"""

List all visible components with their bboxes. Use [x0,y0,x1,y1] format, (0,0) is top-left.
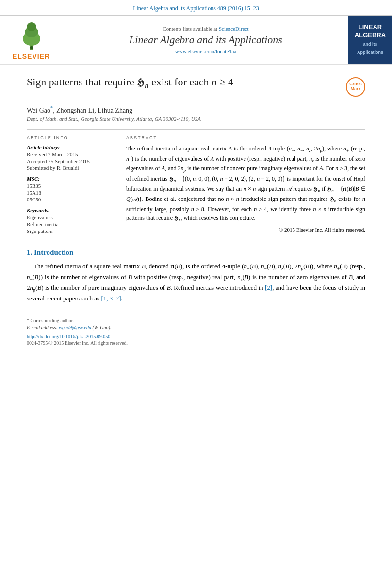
intro-title: 1. Introduction [27,249,365,257]
abstract-text: The refined inertia of a square real mat… [126,144,365,224]
authors-line: Wei Gao*, Zhongshan Li, Lihua Zhang [27,105,365,115]
corresponding-note: * Corresponding author. [27,318,365,323]
header-banner: ELSEVIER Contents lists available at Sci… [0,16,392,65]
msc-group: MSC: 15B35 15A18 05C50 [27,176,109,202]
received-date: Received 7 March 2015 [27,151,109,157]
abstract-copyright: © 2015 Elsevier Inc. All rights reserved… [126,227,365,232]
doi-link[interactable]: http://dx.doi.org/10.1016/j.laa.2015.09.… [27,334,365,339]
article-title-section: Sign patterns that require 𝕳n exist for … [27,75,365,97]
msc-code-1: 15B35 [27,183,109,189]
article-info-col: ARTICLE INFO Article history: Received 7… [27,135,116,239]
article-history: Article history: Received 7 March 2015 A… [27,144,109,171]
elsevier-logo-section: ELSEVIER [0,16,63,64]
keyword-3: Sign pattern [27,228,109,234]
journal-title-header: Linear Algebra and its Applications [129,33,282,46]
article-title: Sign patterns that require 𝕳n exist for … [27,75,339,91]
keyword-1: Eigenvalues [27,215,109,220]
msc-code-3: 05C50 [27,197,109,202]
keywords-heading: Keywords: [27,207,109,213]
email-line: E-mail address: wgao9@gsu.edu (W. Gao). [27,325,365,330]
history-subheading: Article history: [27,144,109,150]
main-content: Sign patterns that require 𝕳n exist for … [0,65,392,355]
msc-heading: MSC: [27,176,109,182]
crossmark-logo[interactable]: CrossMark [346,77,365,97]
abstract-col: ABSTRACT The refined inertia of a square… [126,135,365,239]
email-address[interactable]: wgao9@gsu.edu [59,325,91,330]
keyword-2: Refined inertia [27,221,109,227]
svg-point-4 [30,46,33,49]
elsevier-tree-icon [12,19,51,51]
accepted-date: Accepted 25 September 2015 [27,158,109,164]
authors-section: Wei Gao*, Zhongshan Li, Lihua Zhang Dept… [27,105,365,122]
submitted-by: Submitted by R. Brualdi [27,165,109,171]
journal-citation: Linear Algebra and its Applications 489 … [0,0,392,16]
keywords-group: Keywords: Eigenvalues Refined inertia Si… [27,207,109,234]
article-info-heading: ARTICLE INFO [27,135,109,140]
crossmark-badge: CrossMark [346,77,365,97]
journal-citation-text: Linear Algebra and its Applications 489 … [133,5,259,12]
two-col-section: ARTICLE INFO Article history: Received 7… [27,129,365,239]
email-label: E-mail address: [27,325,58,330]
elsevier-logo: ELSEVIER [12,19,51,60]
intro-paragraph: The refined inertia of a square real mat… [27,262,365,304]
introduction-section: 1. Introduction The refined inertia of a… [27,249,365,304]
msc-code-2: 15A18 [27,190,109,196]
footer-section: * Corresponding author. E-mail address: … [27,314,365,346]
author-1: Wei Gao [27,107,50,114]
sciencedirect-link[interactable]: ScienceDirect [219,26,249,32]
elsevier-wordmark: ELSEVIER [13,52,50,60]
journal-header-center: Contents lists available at ScienceDirec… [63,16,348,64]
abstract-heading: ABSTRACT [126,135,365,140]
journal-url[interactable]: www.elsevier.com/locate/laa [175,49,236,54]
contents-line: Contents lists available at ScienceDirec… [163,26,248,32]
affiliation: Dept. of Math. and Stat., Georgia State … [27,116,365,122]
email-suffix: (W. Gao). [93,325,112,330]
issn-line: 0024-3795/© 2015 Elsevier Inc. All right… [27,340,365,346]
badge-title: LINEARALGEBRA and itsApplications [355,23,386,56]
journal-badge: LINEARALGEBRA and itsApplications [348,16,392,64]
svg-point-3 [27,22,36,31]
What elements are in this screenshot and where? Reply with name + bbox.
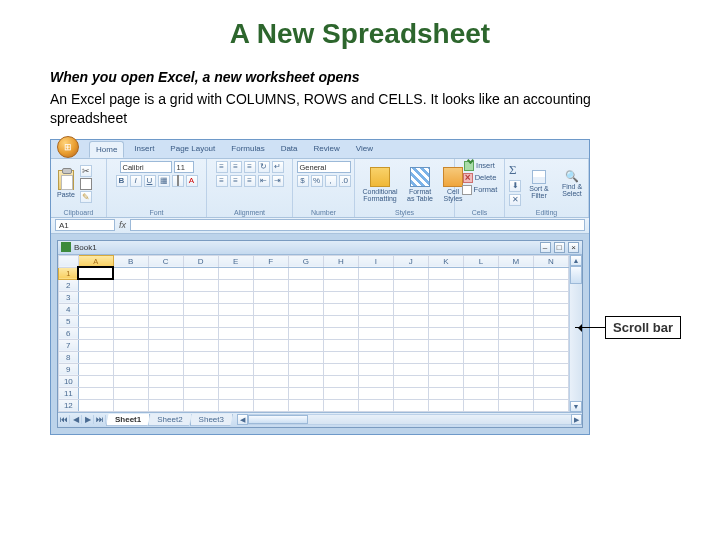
- cell[interactable]: [428, 327, 463, 339]
- cell[interactable]: [78, 267, 113, 279]
- border-button[interactable]: ▦: [158, 175, 170, 187]
- cell[interactable]: [288, 327, 323, 339]
- cell[interactable]: [113, 363, 148, 375]
- close-button[interactable]: ×: [568, 242, 579, 253]
- font-color-button[interactable]: A: [186, 175, 198, 187]
- cell[interactable]: [533, 279, 568, 291]
- cell[interactable]: [183, 315, 218, 327]
- cell[interactable]: [253, 291, 288, 303]
- cell[interactable]: [358, 399, 393, 411]
- cell[interactable]: [428, 315, 463, 327]
- cell[interactable]: [393, 375, 428, 387]
- fx-icon[interactable]: fx: [119, 220, 126, 230]
- scroll-right-button[interactable]: ▶: [571, 414, 582, 425]
- cell[interactable]: [113, 399, 148, 411]
- cell[interactable]: [428, 279, 463, 291]
- cell[interactable]: [218, 315, 253, 327]
- row-header[interactable]: 5: [59, 315, 79, 327]
- align-left-button[interactable]: ≡: [216, 175, 228, 187]
- cell[interactable]: [253, 267, 288, 279]
- orientation-button[interactable]: ↻: [258, 161, 270, 173]
- cell[interactable]: [498, 315, 533, 327]
- column-header[interactable]: J: [393, 255, 428, 267]
- ribbon-tab-page-layout[interactable]: Page Layout: [164, 141, 221, 158]
- cell[interactable]: [498, 291, 533, 303]
- cell[interactable]: [218, 363, 253, 375]
- cell[interactable]: [78, 339, 113, 351]
- scroll-up-button[interactable]: ▲: [570, 255, 582, 266]
- column-header[interactable]: C: [148, 255, 183, 267]
- cell[interactable]: [148, 327, 183, 339]
- cell[interactable]: [288, 315, 323, 327]
- cell[interactable]: [253, 387, 288, 399]
- column-header[interactable]: M: [498, 255, 533, 267]
- cell[interactable]: [253, 303, 288, 315]
- sheet-tab-sheet1[interactable]: Sheet1: [106, 414, 150, 426]
- formula-input[interactable]: [130, 219, 585, 231]
- cell[interactable]: [113, 267, 148, 279]
- cell[interactable]: [498, 339, 533, 351]
- cell[interactable]: [428, 399, 463, 411]
- cell[interactable]: [78, 327, 113, 339]
- format-cells-button[interactable]: Format: [462, 185, 498, 195]
- tab-nav-prev[interactable]: ◀: [70, 415, 82, 424]
- cell[interactable]: [533, 375, 568, 387]
- cell[interactable]: [148, 303, 183, 315]
- row-header[interactable]: 8: [59, 351, 79, 363]
- align-center-button[interactable]: ≡: [230, 175, 242, 187]
- cell[interactable]: [183, 327, 218, 339]
- font-size-select[interactable]: 11: [174, 161, 194, 173]
- cell[interactable]: [463, 327, 498, 339]
- cell[interactable]: [428, 303, 463, 315]
- percent-button[interactable]: %: [311, 175, 323, 187]
- find-select-button[interactable]: Find & Select: [557, 170, 587, 198]
- cell[interactable]: [533, 399, 568, 411]
- align-middle-button[interactable]: ≡: [230, 161, 242, 173]
- currency-button[interactable]: $: [297, 175, 309, 187]
- comma-button[interactable]: ,: [325, 175, 337, 187]
- cell[interactable]: [183, 291, 218, 303]
- cell[interactable]: [148, 339, 183, 351]
- cell[interactable]: [148, 375, 183, 387]
- spreadsheet-grid[interactable]: ABCDEFGHIJKLMN123456789101112: [58, 255, 569, 412]
- insert-cells-button[interactable]: Insert: [464, 161, 495, 171]
- cell[interactable]: [393, 399, 428, 411]
- merge-button[interactable]: ⇥: [272, 175, 284, 187]
- cell[interactable]: [463, 351, 498, 363]
- cell[interactable]: [253, 363, 288, 375]
- cell[interactable]: [218, 399, 253, 411]
- font-name-select[interactable]: Calibri: [120, 161, 172, 173]
- cell[interactable]: [113, 339, 148, 351]
- cell[interactable]: [218, 267, 253, 279]
- align-top-button[interactable]: ≡: [216, 161, 228, 173]
- cell[interactable]: [288, 291, 323, 303]
- cell[interactable]: [533, 291, 568, 303]
- cell[interactable]: [183, 399, 218, 411]
- cell[interactable]: [78, 375, 113, 387]
- column-header[interactable]: N: [533, 255, 568, 267]
- cell[interactable]: [288, 363, 323, 375]
- cell[interactable]: [323, 279, 358, 291]
- maximize-button[interactable]: □: [554, 242, 565, 253]
- cell[interactable]: [218, 279, 253, 291]
- column-header[interactable]: F: [253, 255, 288, 267]
- copy-button[interactable]: [80, 178, 92, 190]
- column-header[interactable]: B: [113, 255, 148, 267]
- cell[interactable]: [358, 375, 393, 387]
- cell[interactable]: [218, 351, 253, 363]
- column-header[interactable]: E: [218, 255, 253, 267]
- cell[interactable]: [78, 387, 113, 399]
- cell[interactable]: [463, 267, 498, 279]
- cell[interactable]: [288, 387, 323, 399]
- cell[interactable]: [463, 291, 498, 303]
- cell[interactable]: [323, 291, 358, 303]
- cell[interactable]: [113, 291, 148, 303]
- autosum-button[interactable]: Σ: [509, 162, 521, 178]
- ribbon-tab-view[interactable]: View: [350, 141, 379, 158]
- cell[interactable]: [288, 279, 323, 291]
- cell[interactable]: [78, 291, 113, 303]
- increase-decimal-button[interactable]: .0: [339, 175, 351, 187]
- cell[interactable]: [323, 399, 358, 411]
- fill-color-button[interactable]: [172, 175, 184, 187]
- italic-button[interactable]: I: [130, 175, 142, 187]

"""

To do |
Pull out every line in the data above that has the word "color".

Problem solution |
- font-color-button[interactable]: A: [186, 175, 198, 187]
- fill-color-button[interactable]: [172, 175, 184, 187]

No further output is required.